27
votes

Hash Tables are said to be the fastest/best way of Storing/Retrieving data.

My understanding of a hash table, hashing is as follows (Please correct me if I am wrong or Please add If there is anything more):

  • A Hash Table is nothing but an array (single or multi-dimensional) to store values.
  • Hashing is the process to find the index/location in the array to insert/retrieve the data. You take a data item(s) and pass it as a key(s) to a hash function and you would get the index/location where to insert/retrieve the data.

I have a question:

Is the hash function used to store/retrieve the data DIFFERENT from a cryptographic hash function used in security applications for authentication like MD5, HMAC, SHA-1 etc...?

In what way(s) are they different?

  • How to write a hash function in C?
  • Is there some standard or guidelines to it?
  • How do we ensure that the output of a hash function i.e, index is not out of range?

It would be great if you could mention some good links to understand these better.

3
The range can be limited with the module (%) operator.tur1ng
The following page has several implementations of general purpose hash functions implemented in C (and many other languages): partow.net/programming/hashfunctions/index.htmlMatthieu N.

3 Answers

11
votes

A cryptographic hash emphasizes making it difficult for anybody to intentionally create a collision. For a hash table, the emphasis is normally on producing a reasonable spread of results quickly. As such, the two are usually quite different (in particular, a cryptographic hash is normally a lot slower).

For a typical hash function, the result is limited only by the type -- e.g. if it returns a size_t, it's perfectly fine for it to return any possible size_t. It's up to you to reduce that output range to the size of your table (e.g. using the remainder of dividing by the size of your table, which should often be a prime number).

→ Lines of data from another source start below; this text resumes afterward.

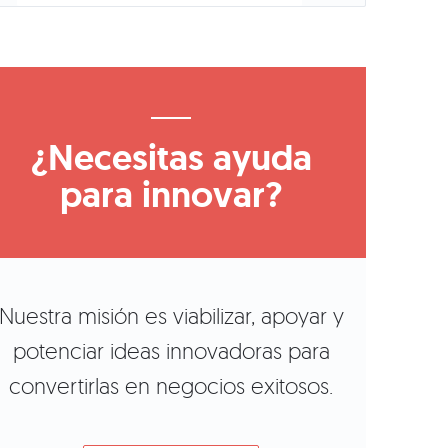
¿Necesitas ayuda
para innovar?
Nuestra misión es viabilizar, apoyar y
potenciar ideas innovadoras para
convertirlas en negocios exitosos.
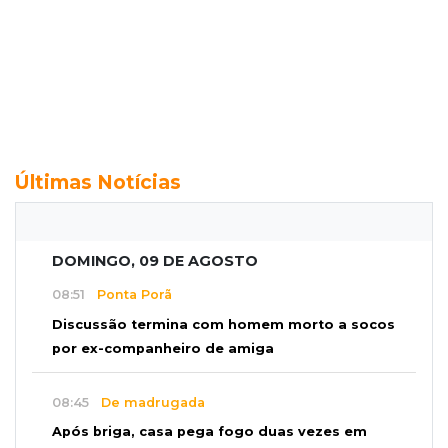
Últimas Notícias
DOMINGO, 09 DE AGOSTO
08:51
Ponta Porã
Discussão termina com homem morto a socos
por ex-companheiro de amiga
08:45
De madrugada
Após briga, casa pega fogo duas vezes em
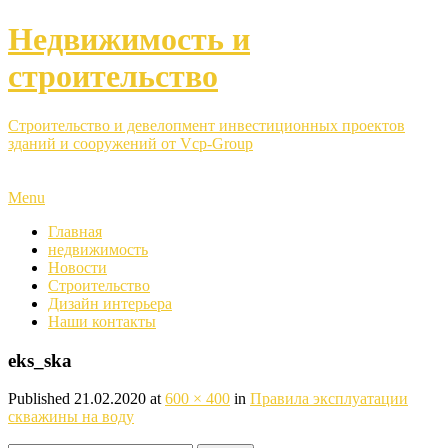
Недвижимость и
строительство
Строительство и девелопмент инвестиционных проектов
зданий и сооружений от Vcp-Group
Menu
Главная
недвижимость
Новости
Строительство
Дизайн интерьера
Наши контакты
eks_ska
Published
21.02.2020
at
600 × 400
in
Правила эксплуатации
скважины на воду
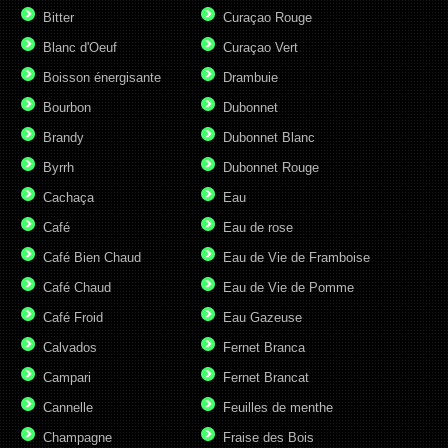
Bitter
Curaçao Rouge
Blanc d'Oeuf
Curaçao Vert
Boisson énergisante
Drambuie
Bourbon
Dubonnet
Brandy
Dubonnet Blanc
Byrrh
Dubonnet Rouge
Cachaça
Eau
Café
Eau de rose
Café Bien Chaud
Eau de Vie de Framboise
Café Chaud
Eau de Vie de Pomme
Café Froid
Eau Gazeuse
Calvados
Fernet Branca
Campari
Fernet Brancat
Cannelle
Feuilles de menthe
Champagne
Fraise des Bois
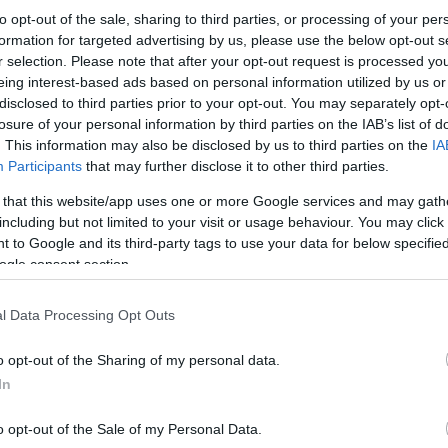
to opt-out of the sale, sharing to third parties, or processing of your per
formation for targeted advertising by us, please use the below opt-out s
r selection. Please note that after your opt-out request is processed y
eing interest-based ads based on personal information utilized by us or
disclosed to third parties prior to your opt-out. You may separately opt-
losure of your personal information by third parties on the IAB’s list of
. This information may also be disclosed by us to third parties on the
IA
Κομοτηνή - Φοίνικας Σύρου 1-3
Participants
that may further disclose it to other third parties.
 that this website/app uses one or more Google services and may gath
(25-20, 17-25, 17-25, 16-25)
including but not limited to your visit or usage behaviour. You may click 
 to Google and its third-party tags to use your data for below specifi
ogle consent section.
Ολυμπιακός - ΠΑΟΚ 3-1
l Data Processing Opt Outs
o opt-out of the Sharing of my personal data.
In
o opt-out of the Sale of my Personal Data.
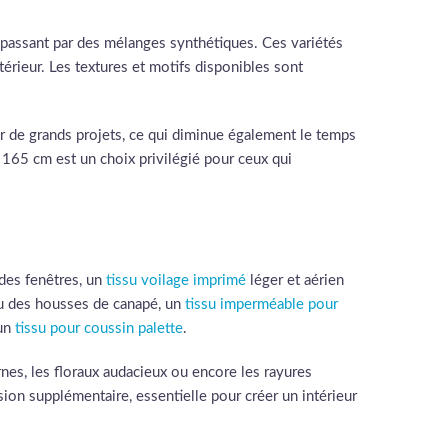
n passant par des mélanges synthétiques. Ces variétés
érieur. Les textures et motifs disponibles sont
ur de grands projets, ce qui diminue également le temps
u 165 cm est un choix privilégié pour ceux qui
r des fenêtres, un
tissu voilage imprimé
léger et aérien
ou des housses de canapé, un
tissu imperméable pour
 un
tissu pour coussin palette
.
es, les floraux audacieux ou encore les rayures
sion supplémentaire, essentielle pour créer un intérieur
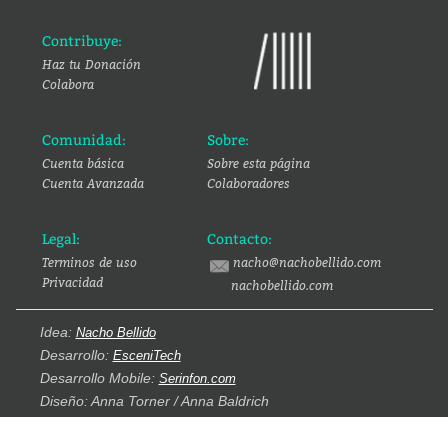
Contribuye:
Haz tu Donación
Colabora
Comunidad:
Sobre:
Cuenta básica
Sobre esta página
Cuenta Avanzada
Colaboradores
Legal:
Contacto:
Terminos de uso
nacho@nachobellido.com
Privacidad
nachobellido.com
Idea:
Nacho Bellido
Desarrollo:
EsceniTech
Desarrollo Mobile:
Serinfon.com
Diseño: Anna Torner / Anna Baldrich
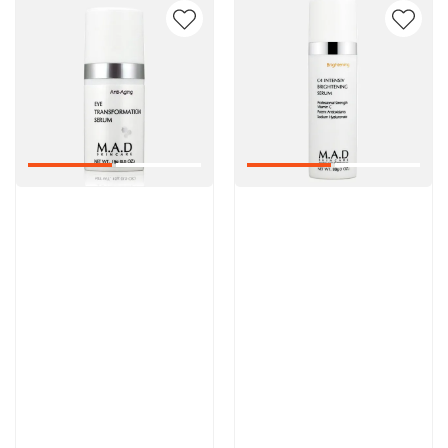
Артикул:
Артикул:
9 000 руб
13 300 руб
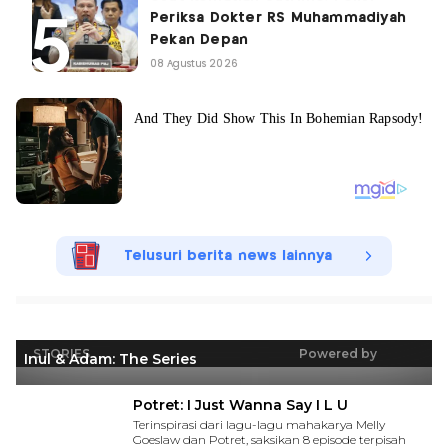
Periksa Dokter RS Muhammadiyah
Pekan Depan
08 Agustus 2026
Telusuri berita news lainnya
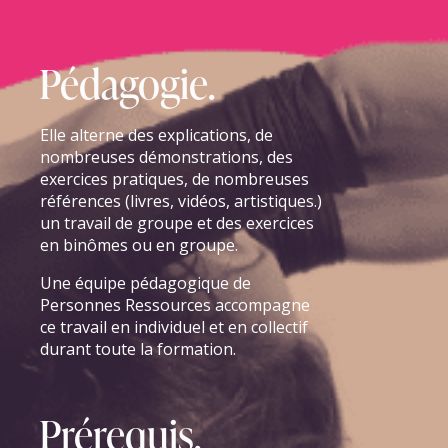
Pédagogie.
Elle alterne des explications, de
nombreuses démonstrations, des
exercices pratiques, de nombreuses
références (livres, vidéos, artistiques.)
un travail de groupe et des exercices
en binômes ou en groupe.
Une équipe pédagogique de
Personnes Ressources accompagne
ce travail en individuel et en collectif
durant toute la formation
.
Prérequis.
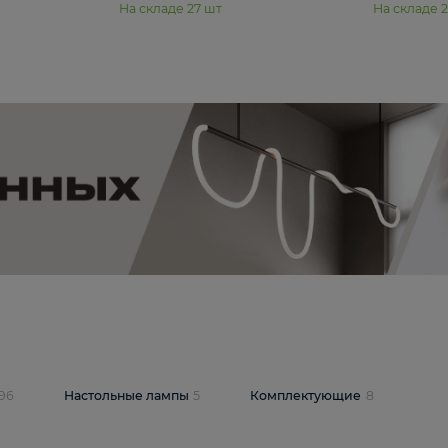
11 990 ₽
юстра Moderli
Подвесная люстра Moderli
12P
Dottie V11920-3P
В корзину
шт
На складе
27
шт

As an example, a fairly typical normal hash function might look something like:

// warning: untested code.
size_t hash(char const *input) { 

    const int ret_size = 32;
    size_t ret = 0x555555;
    const int per_char = 7;

    while (*input) { 
        ret ^= *input++;
        ret = ((ret << per_char) | (ret >> (ret_size - per_char));
   }
   return ret;
}

The basic idea here is to have every bit of the input string affect the result, and to (as quickly as possible) have every bit of the result affected by at least part of the input. Note that I'm not particularly recommending this as a great hash function -- only trying to illustrate some of the basics of what you're trying to accomplish.

4
votes

Bob Jenkins wrote an in-depth description of his good, if slightly outdated, hash function. The article has links to newer, better hash functions, but the writeup addresses the concerns of building a good one.

Also, most hash table implementations actually use an array of linked lists to resolve collisions. If you want to just use an array then the hash function needs to check for collisions and create a new hash index.

The cryptographic hash functions you mention could be used as hash functions for a hash table, but they are much slower than hash functions designed for a hash table. Speed makes brute force attacks easier.

0
votes

The design goals are different.

With cryptographic hash functions you want, for example, that the hash and the hash function cannot be used to determine the original data or any other data that would produce the same hash.

Hash functions used with hash tables & other data structures do not need such security properties. It's often enough if the hash function is fast and it will distribute the input set evenly into the set of possible hashes (to avoid unnecessary clustering / collisions).